Взбешенный Рауль занес над ней руку, но я успел перехватить ее. Француз стал вырывать свою руку из моей, но у меня рука достаточно цепкая, и я не выпустил ее. Тогда Рауль выхватил кинжал левой рукой и точно вонзил бы мне его в правый бок или в спину, но Изабелла обеими руками схватилась за него. Брызнула кровь из ее порезанных пальцев. Рауль замешкался, и я ударом кулака свалил его на землю. Зрители стали кричать: «На рею его! Повесить! Вздернуть!»
Я велел позвать Бонтемпса, чтобы он забрал своего помощника и сам решил его участь.

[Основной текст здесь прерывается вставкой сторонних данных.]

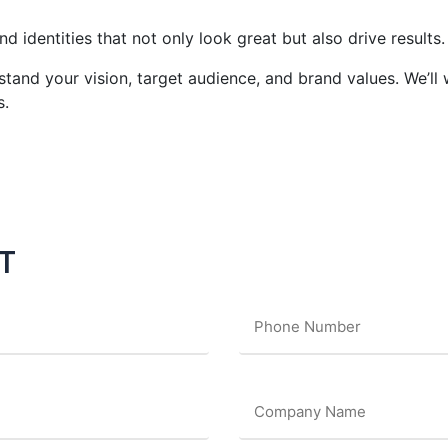
d identities that not only look great but also drive results.
tand your vision, target audience, and brand values. We’ll
s.
T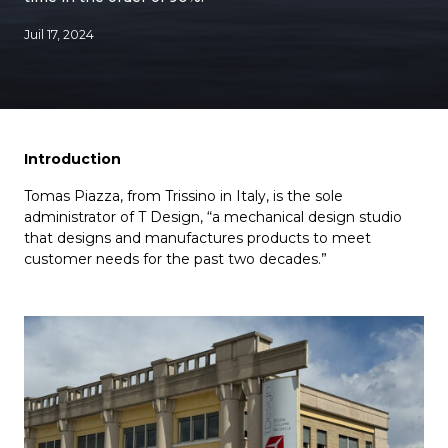
Juil 17, 2024
Introduction
Tomas Piazza, from Trissino in Italy, is the sole
administrator of T Design, “a mechanical design studio
that designs and manufactures products to meet
customer needs for the past two decades.”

В Изабелле я нашел самую преданную женщину, какую только мог отпустить Господь мужчине. Нет, мы не были с ней близки, как можно было предположить, но сколько интереснейших бесед провел я с ней, Бог тому свидетель. Эта Изабелла оказалась родственницей Изабеллы Розер, той самой Розер, которая помогла Игнатию Лойоле в организации ордена иезуитов. Тайком от всех я переправил потом Изабеллу на родину».
– Надо же, я помню тот рассказ слово в слово, – сказал капитан. – А ведь прошло сорок лет…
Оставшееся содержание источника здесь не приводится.